Replicating data from on premises to cloud with Streams Replication Manager on
premises
You can set up and configure an instance of Streams Replication Manager
running in a Cloudera Private Cloud Base cluster to replicate data between the
Cloudera Private Cloud Base cluster and a CDP Data Hub
cluster. In addition, you can use Streams Messaging Manager to monitor the replication
process.
Consider the following replication scenario.
In this scenario, data is replicated from a Cloudera Private Cloud Base
cluster that has Kafka, Streams Replication Manager, and Streams Messaging Manager deployed on it.
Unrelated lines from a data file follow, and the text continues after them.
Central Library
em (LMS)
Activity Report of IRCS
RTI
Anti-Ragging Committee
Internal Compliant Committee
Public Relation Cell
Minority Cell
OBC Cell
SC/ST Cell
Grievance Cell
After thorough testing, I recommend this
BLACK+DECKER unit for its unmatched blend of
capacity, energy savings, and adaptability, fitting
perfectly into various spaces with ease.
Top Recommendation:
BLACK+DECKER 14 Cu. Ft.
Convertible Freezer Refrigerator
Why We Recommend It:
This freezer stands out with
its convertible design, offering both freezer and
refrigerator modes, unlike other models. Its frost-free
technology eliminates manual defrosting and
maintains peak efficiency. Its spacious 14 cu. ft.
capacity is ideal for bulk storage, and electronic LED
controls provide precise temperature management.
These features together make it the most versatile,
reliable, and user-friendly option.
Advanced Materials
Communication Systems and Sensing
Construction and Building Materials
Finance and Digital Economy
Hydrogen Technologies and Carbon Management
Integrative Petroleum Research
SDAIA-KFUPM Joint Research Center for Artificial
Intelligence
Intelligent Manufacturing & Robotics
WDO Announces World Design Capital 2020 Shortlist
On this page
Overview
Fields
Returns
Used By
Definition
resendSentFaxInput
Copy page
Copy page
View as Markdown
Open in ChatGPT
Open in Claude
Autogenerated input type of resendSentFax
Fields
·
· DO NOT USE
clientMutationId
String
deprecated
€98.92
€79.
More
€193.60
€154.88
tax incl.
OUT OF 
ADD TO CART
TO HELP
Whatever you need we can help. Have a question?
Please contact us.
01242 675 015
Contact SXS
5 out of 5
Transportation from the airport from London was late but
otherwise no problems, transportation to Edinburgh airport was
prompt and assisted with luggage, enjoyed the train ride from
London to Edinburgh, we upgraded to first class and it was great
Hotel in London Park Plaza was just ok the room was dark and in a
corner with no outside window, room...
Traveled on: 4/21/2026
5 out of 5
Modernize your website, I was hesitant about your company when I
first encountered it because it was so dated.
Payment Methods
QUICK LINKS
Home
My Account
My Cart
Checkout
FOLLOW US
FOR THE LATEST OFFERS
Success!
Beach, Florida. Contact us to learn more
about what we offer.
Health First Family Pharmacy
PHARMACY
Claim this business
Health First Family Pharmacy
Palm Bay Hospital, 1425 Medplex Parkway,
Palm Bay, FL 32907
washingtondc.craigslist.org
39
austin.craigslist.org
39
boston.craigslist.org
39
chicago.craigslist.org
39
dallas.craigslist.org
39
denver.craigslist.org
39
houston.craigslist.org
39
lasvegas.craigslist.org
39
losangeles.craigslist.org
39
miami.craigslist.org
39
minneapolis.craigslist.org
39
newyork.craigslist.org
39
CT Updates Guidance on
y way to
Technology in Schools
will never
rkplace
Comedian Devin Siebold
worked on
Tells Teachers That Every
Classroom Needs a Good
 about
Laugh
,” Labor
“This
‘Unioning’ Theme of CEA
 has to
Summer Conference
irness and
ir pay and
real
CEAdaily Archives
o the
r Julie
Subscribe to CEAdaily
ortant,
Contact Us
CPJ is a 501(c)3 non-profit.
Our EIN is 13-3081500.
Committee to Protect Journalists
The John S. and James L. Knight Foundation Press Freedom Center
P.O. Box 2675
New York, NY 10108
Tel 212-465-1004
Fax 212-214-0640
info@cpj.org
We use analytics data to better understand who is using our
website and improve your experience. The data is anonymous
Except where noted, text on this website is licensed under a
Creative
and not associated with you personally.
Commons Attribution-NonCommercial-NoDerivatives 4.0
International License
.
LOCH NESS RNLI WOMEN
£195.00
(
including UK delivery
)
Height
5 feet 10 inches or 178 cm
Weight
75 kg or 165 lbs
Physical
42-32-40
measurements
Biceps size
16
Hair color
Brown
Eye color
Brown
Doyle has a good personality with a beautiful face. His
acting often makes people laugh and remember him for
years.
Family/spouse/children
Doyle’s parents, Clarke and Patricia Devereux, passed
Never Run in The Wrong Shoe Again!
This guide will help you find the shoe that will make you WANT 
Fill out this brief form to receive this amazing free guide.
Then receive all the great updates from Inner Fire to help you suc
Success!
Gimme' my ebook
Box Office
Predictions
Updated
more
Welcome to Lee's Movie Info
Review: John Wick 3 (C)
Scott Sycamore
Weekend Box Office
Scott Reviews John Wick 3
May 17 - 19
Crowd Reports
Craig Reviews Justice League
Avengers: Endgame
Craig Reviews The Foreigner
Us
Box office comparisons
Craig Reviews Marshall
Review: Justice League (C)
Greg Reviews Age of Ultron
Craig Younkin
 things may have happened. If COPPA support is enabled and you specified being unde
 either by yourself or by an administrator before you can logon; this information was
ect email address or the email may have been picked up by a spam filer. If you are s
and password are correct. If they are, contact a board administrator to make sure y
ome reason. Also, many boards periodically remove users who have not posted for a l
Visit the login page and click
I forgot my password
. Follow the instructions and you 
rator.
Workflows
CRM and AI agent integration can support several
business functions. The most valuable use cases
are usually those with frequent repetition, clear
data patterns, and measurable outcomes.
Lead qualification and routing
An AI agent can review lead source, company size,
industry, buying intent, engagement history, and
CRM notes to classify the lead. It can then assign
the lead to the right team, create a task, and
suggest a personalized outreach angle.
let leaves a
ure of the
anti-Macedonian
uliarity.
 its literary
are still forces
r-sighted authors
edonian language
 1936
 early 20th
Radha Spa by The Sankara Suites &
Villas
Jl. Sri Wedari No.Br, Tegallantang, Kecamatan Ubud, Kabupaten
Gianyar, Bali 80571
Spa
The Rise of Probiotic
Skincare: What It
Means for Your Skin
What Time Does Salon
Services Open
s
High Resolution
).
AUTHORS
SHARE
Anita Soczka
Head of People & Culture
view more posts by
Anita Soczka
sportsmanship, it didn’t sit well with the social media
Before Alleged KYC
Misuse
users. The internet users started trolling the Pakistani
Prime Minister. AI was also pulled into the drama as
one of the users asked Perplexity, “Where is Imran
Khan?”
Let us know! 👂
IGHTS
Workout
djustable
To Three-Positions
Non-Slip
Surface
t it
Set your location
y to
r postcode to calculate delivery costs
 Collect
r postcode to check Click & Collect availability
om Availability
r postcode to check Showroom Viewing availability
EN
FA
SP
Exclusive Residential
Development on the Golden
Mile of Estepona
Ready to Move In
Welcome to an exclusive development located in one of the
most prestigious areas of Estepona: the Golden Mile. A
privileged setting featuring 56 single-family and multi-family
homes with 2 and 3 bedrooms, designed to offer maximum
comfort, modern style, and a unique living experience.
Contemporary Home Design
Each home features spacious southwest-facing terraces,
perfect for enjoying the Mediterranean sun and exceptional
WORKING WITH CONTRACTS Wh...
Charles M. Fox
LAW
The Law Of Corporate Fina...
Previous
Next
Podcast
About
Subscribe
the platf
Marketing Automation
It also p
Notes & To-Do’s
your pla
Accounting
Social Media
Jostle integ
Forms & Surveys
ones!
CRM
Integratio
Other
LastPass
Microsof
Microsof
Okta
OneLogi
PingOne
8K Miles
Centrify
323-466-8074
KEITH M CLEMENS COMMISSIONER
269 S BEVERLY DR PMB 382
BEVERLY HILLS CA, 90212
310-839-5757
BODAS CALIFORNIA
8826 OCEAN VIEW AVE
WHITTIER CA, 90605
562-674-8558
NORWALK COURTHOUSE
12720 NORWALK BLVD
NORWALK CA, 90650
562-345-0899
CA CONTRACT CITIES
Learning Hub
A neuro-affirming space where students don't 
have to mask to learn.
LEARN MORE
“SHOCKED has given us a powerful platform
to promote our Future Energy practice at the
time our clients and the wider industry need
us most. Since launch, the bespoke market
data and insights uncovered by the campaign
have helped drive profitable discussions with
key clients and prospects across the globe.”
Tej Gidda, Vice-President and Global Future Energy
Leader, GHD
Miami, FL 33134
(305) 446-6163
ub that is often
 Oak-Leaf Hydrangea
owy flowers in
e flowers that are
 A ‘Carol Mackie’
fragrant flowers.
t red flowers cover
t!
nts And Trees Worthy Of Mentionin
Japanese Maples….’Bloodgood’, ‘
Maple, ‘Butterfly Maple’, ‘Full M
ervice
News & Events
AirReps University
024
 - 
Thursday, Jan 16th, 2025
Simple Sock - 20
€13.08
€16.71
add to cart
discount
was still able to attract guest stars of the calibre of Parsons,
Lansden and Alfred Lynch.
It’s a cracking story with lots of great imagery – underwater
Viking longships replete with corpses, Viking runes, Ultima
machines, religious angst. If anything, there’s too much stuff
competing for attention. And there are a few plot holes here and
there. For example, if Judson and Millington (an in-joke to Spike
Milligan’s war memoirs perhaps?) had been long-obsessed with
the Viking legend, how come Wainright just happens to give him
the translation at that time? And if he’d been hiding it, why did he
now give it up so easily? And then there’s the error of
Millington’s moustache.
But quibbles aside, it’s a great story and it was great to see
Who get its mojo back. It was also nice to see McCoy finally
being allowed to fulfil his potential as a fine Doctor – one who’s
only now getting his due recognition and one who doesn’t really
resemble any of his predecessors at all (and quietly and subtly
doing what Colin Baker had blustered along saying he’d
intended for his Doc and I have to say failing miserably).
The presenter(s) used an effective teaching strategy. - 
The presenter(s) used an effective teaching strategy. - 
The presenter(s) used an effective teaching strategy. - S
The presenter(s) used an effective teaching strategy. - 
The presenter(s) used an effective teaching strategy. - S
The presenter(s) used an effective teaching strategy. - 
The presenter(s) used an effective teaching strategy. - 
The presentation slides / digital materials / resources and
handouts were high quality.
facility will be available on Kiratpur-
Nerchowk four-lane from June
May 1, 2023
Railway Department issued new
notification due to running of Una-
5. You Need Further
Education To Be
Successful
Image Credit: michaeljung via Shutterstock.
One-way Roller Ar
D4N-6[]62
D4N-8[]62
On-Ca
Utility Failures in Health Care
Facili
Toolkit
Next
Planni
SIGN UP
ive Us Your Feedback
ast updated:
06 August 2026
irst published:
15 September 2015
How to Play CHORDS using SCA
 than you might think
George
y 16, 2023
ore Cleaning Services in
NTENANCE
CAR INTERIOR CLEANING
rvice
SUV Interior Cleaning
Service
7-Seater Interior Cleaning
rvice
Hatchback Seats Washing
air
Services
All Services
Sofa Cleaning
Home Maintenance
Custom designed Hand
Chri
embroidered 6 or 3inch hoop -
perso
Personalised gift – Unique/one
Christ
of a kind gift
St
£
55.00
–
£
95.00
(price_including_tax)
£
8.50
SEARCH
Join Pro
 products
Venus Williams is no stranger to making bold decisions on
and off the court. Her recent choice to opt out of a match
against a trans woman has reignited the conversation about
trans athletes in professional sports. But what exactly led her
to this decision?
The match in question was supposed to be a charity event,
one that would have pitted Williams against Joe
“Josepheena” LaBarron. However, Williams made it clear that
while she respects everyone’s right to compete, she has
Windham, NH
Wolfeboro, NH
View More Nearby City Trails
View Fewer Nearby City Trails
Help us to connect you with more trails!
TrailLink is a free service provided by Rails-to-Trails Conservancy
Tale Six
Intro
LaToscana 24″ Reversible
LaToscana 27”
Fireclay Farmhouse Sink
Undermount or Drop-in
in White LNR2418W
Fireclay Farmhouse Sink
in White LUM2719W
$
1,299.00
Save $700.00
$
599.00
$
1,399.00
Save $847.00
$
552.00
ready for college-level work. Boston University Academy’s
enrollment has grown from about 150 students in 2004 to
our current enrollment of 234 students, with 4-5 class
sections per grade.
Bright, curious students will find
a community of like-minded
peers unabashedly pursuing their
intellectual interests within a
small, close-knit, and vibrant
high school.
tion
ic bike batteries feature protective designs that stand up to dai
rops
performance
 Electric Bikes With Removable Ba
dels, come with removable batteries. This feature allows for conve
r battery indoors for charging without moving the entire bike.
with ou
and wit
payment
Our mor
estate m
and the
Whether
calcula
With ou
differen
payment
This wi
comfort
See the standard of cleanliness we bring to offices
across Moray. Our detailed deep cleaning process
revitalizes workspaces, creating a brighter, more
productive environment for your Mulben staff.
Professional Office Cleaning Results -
This is a secure cluster that has TLS/SSL
encryption and Kerberos authentication enabled. In addition, it uses Ranger for
authorization.
Data is being replicated from this cluster by Streams Replication Manager deployed
in this cluster to a CDP Data Hub cluster.
The CDP Data Hub cluster is provisioned with one of the default
Streams Messaging cluster definitions.
This example scenario does not go into detail on how to
set up the clusters and assumes the following.
A CDP Data Hub
provisioned with the Streams Messaging Light Duty or Heavy Duty cluster definition is
available.
A Cloudera Private Cloud Base Base cluster with Kafka, Streams Replication Manager, and Streams Messaging Manager is available.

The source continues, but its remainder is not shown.